Продолжаю спокойно о людях с крепкими нервами, не понимающих известной утонченности наслаждений. Эти господа, при иных казусах, например, хотя и ревут, как быки, во все горло, хоть это, положим, и приносит им величайшую честь, но, как уже сказал я, перед невозможностью они тотчас смиряются. Невозможность – значит каменная стена? Какая каменная стена? Ну, разумеется, законы природы, выводы естественных наук, математика. Уж как докажут тебе, например, что от обезьяны произошел, так уж и нечего морщиться, принимай как есть. Уж как докажут тебе, что в сущности одна капелька твоего собственного жиру тебе должна быть дороже ста тысяч тебе подобных и что в этом результате разрешатся под конец все так называемые добродетели и обязанности и прочие бредни и предрассудки, так уж так и принимай, нечего делать-то, потому дважды два – математика. Попробуйте возразить.

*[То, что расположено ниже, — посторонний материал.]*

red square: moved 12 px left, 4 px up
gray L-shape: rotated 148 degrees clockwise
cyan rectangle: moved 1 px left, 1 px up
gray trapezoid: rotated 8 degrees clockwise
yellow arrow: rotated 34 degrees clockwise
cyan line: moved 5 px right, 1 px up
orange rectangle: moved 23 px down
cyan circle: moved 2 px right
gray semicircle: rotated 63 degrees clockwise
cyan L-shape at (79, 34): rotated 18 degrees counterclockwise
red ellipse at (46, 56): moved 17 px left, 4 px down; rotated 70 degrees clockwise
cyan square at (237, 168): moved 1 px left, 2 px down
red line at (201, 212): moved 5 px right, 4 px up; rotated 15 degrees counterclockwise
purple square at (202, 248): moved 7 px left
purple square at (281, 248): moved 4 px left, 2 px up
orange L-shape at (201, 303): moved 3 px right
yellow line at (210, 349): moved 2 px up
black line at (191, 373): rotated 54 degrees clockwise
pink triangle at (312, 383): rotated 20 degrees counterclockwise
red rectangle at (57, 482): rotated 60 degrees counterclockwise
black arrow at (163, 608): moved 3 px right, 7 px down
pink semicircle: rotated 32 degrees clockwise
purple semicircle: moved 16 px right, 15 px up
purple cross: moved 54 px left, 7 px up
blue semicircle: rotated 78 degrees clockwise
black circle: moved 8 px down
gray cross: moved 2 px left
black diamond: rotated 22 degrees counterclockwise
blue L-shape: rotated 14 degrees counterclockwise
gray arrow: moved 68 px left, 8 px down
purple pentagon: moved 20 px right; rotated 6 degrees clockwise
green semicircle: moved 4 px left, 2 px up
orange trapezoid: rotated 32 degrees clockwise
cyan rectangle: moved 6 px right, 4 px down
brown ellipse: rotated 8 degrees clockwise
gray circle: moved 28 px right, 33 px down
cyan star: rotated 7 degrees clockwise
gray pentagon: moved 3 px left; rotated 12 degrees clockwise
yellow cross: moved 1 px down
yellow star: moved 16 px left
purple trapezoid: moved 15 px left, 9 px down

«Помилуйте, – закричат вам, – восставать нельзя: это дважды два четыре! Природа вас не спрашивается; ей дела нет до ваших желаний и до того, нравятся ль вам ее законы, или не нравятся. Вы обязаны принимать ее так, как она есть, а следственно, и все ее результаты. Стена, значит, и есть стена… и т. д. и т. д.». Господи боже, да какое мне дело до законов природы и арифметики, когда мне почему-нибудь эти законы и дважды два четыре не нравятся? Разумеется, я не пробью такой стены лбом, если и в самом деле сил не будет пробить, но я и не примирюсь с ней потому только, что у меня каменная стена и у меня сил не хватило.

Как будто такая каменная стена и вправду есть успокоение и вправду заключает в себе хоть какое-нибудь слово на мир, единственно только потому, что она дважды два четыре. О нелепость нелепостей! То ли дело все понимать, все сознавать, все невозможности и каменные стены; не примиряться ни с одной из этих невозможностей и каменных стен, если вам мерзит примиряться; дойти путем самых неизбежных логических комбинаций до самых отвратительных заключений на вечную тему о том, что даже и в каменной-то стене как будто чем-то сам виноват, хотя опять-таки до ясности очевидно, что вовсе не виноват, и вследствие этого, молча и бессильно скрежеща зубами, сладострастно замереть в инерции, мечтая о том, что даже и злиться, выходит, тебе не на кого; что предмета не находится, а может быть, и никогда не найдется, что тут подмен, подтасовка, шулерство, что тут просто бурда, – неизвестно что и неизвестно кто, но, несмотря на все эти неизвестности и подтасовки, у вас все-таки болит, и чем больше вам неизвестно, тем больше болит!

IV

«Ха, ха, ха! да вы после этого и в зубной боли отыщете наслаждение!» – вскрикнете вы со смехом.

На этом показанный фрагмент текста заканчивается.